- Problem statement -
Report each line of the listing below that holds "Збірна".

* * * * * * * * *

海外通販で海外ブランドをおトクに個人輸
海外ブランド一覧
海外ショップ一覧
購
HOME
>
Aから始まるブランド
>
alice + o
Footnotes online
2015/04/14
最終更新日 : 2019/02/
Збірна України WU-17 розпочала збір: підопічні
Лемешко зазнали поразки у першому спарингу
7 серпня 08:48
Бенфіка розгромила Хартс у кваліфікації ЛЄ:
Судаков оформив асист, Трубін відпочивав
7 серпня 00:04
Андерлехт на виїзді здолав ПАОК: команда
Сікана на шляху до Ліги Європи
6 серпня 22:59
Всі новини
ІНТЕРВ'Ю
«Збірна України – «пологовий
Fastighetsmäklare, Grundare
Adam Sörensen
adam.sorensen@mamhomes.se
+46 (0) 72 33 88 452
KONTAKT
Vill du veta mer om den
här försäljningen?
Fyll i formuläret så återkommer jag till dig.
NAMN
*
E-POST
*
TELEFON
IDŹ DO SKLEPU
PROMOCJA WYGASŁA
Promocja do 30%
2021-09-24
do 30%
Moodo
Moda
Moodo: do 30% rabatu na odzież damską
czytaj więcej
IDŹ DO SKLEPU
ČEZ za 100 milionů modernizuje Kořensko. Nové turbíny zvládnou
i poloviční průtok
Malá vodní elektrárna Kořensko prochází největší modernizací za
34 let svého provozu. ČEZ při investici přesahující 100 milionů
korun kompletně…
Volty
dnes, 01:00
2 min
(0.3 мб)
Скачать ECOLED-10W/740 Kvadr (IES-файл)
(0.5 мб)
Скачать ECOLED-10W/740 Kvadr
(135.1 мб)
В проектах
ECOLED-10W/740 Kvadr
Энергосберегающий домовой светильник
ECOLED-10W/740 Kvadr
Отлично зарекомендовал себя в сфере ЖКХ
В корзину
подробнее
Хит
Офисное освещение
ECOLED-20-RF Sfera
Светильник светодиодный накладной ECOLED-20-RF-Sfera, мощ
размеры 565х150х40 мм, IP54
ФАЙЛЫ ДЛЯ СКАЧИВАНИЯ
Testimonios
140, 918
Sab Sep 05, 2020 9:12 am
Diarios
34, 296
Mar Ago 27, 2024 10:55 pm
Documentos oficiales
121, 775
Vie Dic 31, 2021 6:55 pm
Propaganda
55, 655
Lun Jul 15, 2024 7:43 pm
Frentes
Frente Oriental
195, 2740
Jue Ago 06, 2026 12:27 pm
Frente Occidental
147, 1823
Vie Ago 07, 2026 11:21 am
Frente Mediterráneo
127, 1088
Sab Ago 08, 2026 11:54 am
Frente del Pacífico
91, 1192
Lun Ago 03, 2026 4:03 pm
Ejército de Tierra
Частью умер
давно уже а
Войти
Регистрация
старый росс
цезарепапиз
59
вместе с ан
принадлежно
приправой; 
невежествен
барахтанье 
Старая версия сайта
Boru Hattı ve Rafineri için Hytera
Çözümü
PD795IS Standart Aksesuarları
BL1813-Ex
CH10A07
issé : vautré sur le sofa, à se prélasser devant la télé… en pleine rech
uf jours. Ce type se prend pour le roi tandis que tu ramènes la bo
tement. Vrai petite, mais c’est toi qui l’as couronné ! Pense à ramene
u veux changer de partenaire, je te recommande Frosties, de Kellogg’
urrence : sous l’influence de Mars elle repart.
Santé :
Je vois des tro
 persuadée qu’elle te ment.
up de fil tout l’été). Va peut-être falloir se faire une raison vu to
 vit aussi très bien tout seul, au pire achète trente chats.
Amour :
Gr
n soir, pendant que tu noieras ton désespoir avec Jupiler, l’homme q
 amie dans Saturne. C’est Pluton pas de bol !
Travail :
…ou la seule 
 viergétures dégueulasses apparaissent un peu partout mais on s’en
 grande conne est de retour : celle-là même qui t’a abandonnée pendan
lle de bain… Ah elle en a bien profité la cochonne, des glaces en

* * * * * * * * *

- Solved exercise -
Збірна України WU-17 розпочала збір: підопічні
«Збірна України – «пологовий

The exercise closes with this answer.